Les tableaux de l’artiste, à la fois abstraits et introspectifs, explorent la limite mouvante entre ce que l’on observe et ce que l’on imagine. Ils prennent racine dans des lieux qui l’ont profondément marqué : la baie James, la Colombie-Britannique, l’Irlande, l’Écosse ou encore l’Islande. « J’ai toujours été fasciné par le Nord. J’ai travaillé six mois près de la baie James, c’est ce qui m’a d’abord attiré », confie-t-il. Depuis, cet univers ne l’a plus quitté : « Les tempêtes sur la côte ouest de l’île de Vancouver sont tout à fait impressionnantes. La lumière du Nord, généralement un peu plus diffuse, me fascine ».
Ces paysages nourrissent un univers pictural habité par de vastes horizons, des mers changeantes et des ciels constamment renouvelés. Le passage du réel à l’imaginaire est au cœur de sa pratique. Descoteaux explique avoir commencé par le pastel en plein air avant de passer à l’huile. « Quand j’ai commencé les tableaux à l’huile, c’était plus difficile de transporter les œuvres encore humides. Je ne voulais pas utiliser de photographies, alors j’ai commencé à peindre à partir de ma mémoire des endroits visités. Parfois, c’est juste l’imagination. »
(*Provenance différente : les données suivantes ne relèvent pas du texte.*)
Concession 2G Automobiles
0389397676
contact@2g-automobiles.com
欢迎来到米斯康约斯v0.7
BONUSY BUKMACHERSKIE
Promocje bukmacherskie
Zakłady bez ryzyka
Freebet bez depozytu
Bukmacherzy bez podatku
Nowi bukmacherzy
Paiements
Ce fonctionnement se lit dans la construction de ses toiles : des couches fines superposées, appliquées au pinceau ou au couteau, sans relief apparent. « Depuis que je travaille à l’huile, si on regarde bien mes tableaux, il n’y a pas de reliefs contrairement à d’autres méthodes », précise-t-il. Cette technique favorise des transparences délicates, laissant la lumière apparaître de manière subtile.
M. Descoteaux accorde également une place essentielle à la perception du public. Il aime que chacun puisse reconnaître — ou inventer — son propre paysage. « Ce que j’aime avec l’imagination, c’est que les spectateurs complètent l’histoire avec leur mémoire », explique-t-il. Il évoque une anecdote : « Une dame m’a dit «je sais exactement où vous avez peint cela ». Quelques minutes plus tard, un monsieur m’a donné un endroit complètement différent », raconte-t-il en souriant. Pour lui, cette pluralité de lectures est précieuse : « Si c’est trop réaliste, il n’y a plus de mystère ».
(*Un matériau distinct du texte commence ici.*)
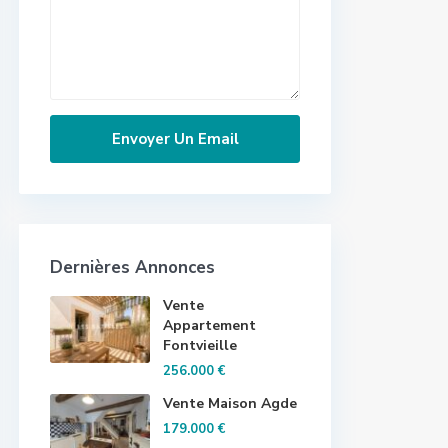
Dernières Annonces
Vente
Appartement
Fontvieille
256.000 €
Vente Maison Agde
179.000 €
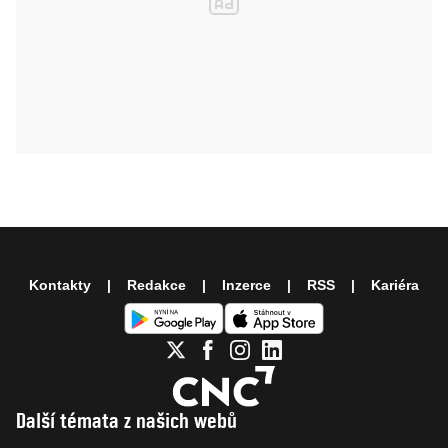
Kontakty
Redakce
Inzerce
RSS
Kariéra
Další témata z našich webů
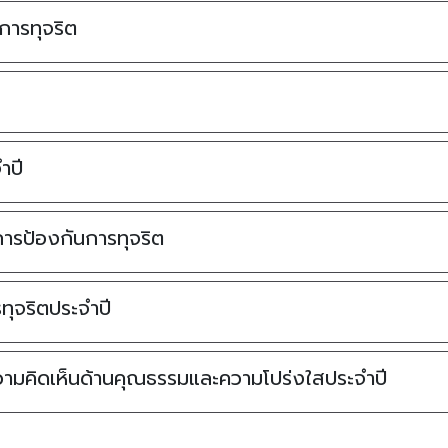
มาตรฐานการให้บริการ
การทุจริต
ำปี
ารป้องกันการทุจริต
ุจริตประจำปี
ามคิดเห็นด้านคุณธรรมและความโปร่งใสประจำปี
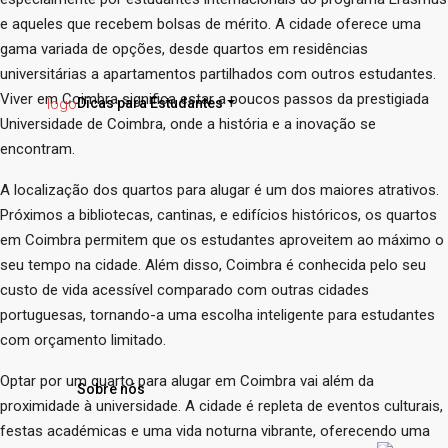
e aqueles que recebem bolsas de mérito. A cidade oferece uma
gama variada de opções, desde quartos em residências
universitárias a apartamentos partilhados com outros estudantes.
Viver em Coimbra significa estar a poucos passos da prestigiada
Dicas para Estudantes
Universidade de Coimbra, onde a história e a inovação se
encontram.
A localização dos quartos para alugar é um dos maiores atrativos.
Próximos a bibliotecas, cantinas, e edifícios históricos, os quartos
em Coimbra permitem que os estudantes aproveitem ao máximo o
seu tempo na cidade. Além disso, Coimbra é conhecida pelo seu
custo de vida acessível comparado com outras cidades
portuguesas, tornando-a uma escolha inteligente para estudantes
com orçamento limitado.
Optar por um
quarto para alugar
em Coimbra vai além da
Sobre nós
proximidade à universidade. A cidade é repleta de eventos culturais,
festas académicas e uma vida noturna vibrante, oferecendo uma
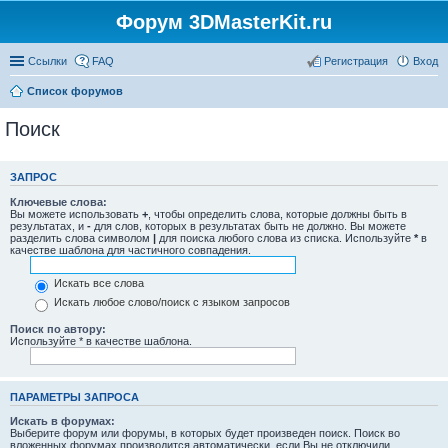
Форум 3DMasterKit.ru
Ссылки
FAQ
Регистрация
Вход
Список форумов
Поиск
ЗАПРОС
Ключевые слова:
Вы можете использовать
+
, чтобы определить слова, которые должны быть в
результатах, и
-
для слов, которых в результатах быть не должно. Вы можете
разделить слова символом
|
для поиска любого слова из списка. Используйте
*
в
качестве шаблона для частичного совпадения.
Искать все слова
Искать любое слово/поиск с языком запросов
Поиск по автору:
Используйте * в качестве шаблона.
ПАРАМЕТРЫ ЗАПРОСА
Искать в форумах:
Выберите форум или форумы, в которых будет произведен поиск. Поиск во
вложенных форумах производится автоматически, если Вы не отключили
Installé à Toronto depuis plus de 25 ans, Jacques Descoteaux a étudié auprès de Wolf Kahn à la National Academy de New York et s’est formé dans plusieurs institutions torontoises, dont le Musée des beaux-arts de l’Ontario, la Toronto School of Art et l’Université OCAD. Artiste aux multiples pratiques, il s’intéresse aussi à la sculpture, aux techniques mixtes et à la vidéo. Ses œuvres se trouvent aujourd’hui dans des collections privées au Canada, aux États-Unis et en Europe. Parallèlement, il s’engage activement dans la vie communautaire et associative.
Il revient tout juste d’une résidence d’artistes en Irlande — la troisième en dix ans —, où il a entamé une nouvelle série à l’aquarelle. « À chaque résidence, j’explore une nouvelle facette de mon art. Cette fois-ci, j’ai décidé de revenir aux sources avec l’aquarelle ». Quelques-unes de ces œuvres seront présentées en juin prochain à la galerie Propeller. Il précise que cette approche se démarque : « La plupart travaillent l’aquarelle au pinceau. Utiliser le couteau donne des effets différents, auxquels on ne s’attend pas dans un paysage à l’aquarelle ».
Avec Entre la mer et le ciel, Jacques Descoteaux ouvre une fenêtre sur son rapport intime au Nord : ses lumières changeantes, ses horizons sans fin et l’imaginaire qui s’y attache. Une invitation à la contemplation, où chacun peut projeter ses propres résonances.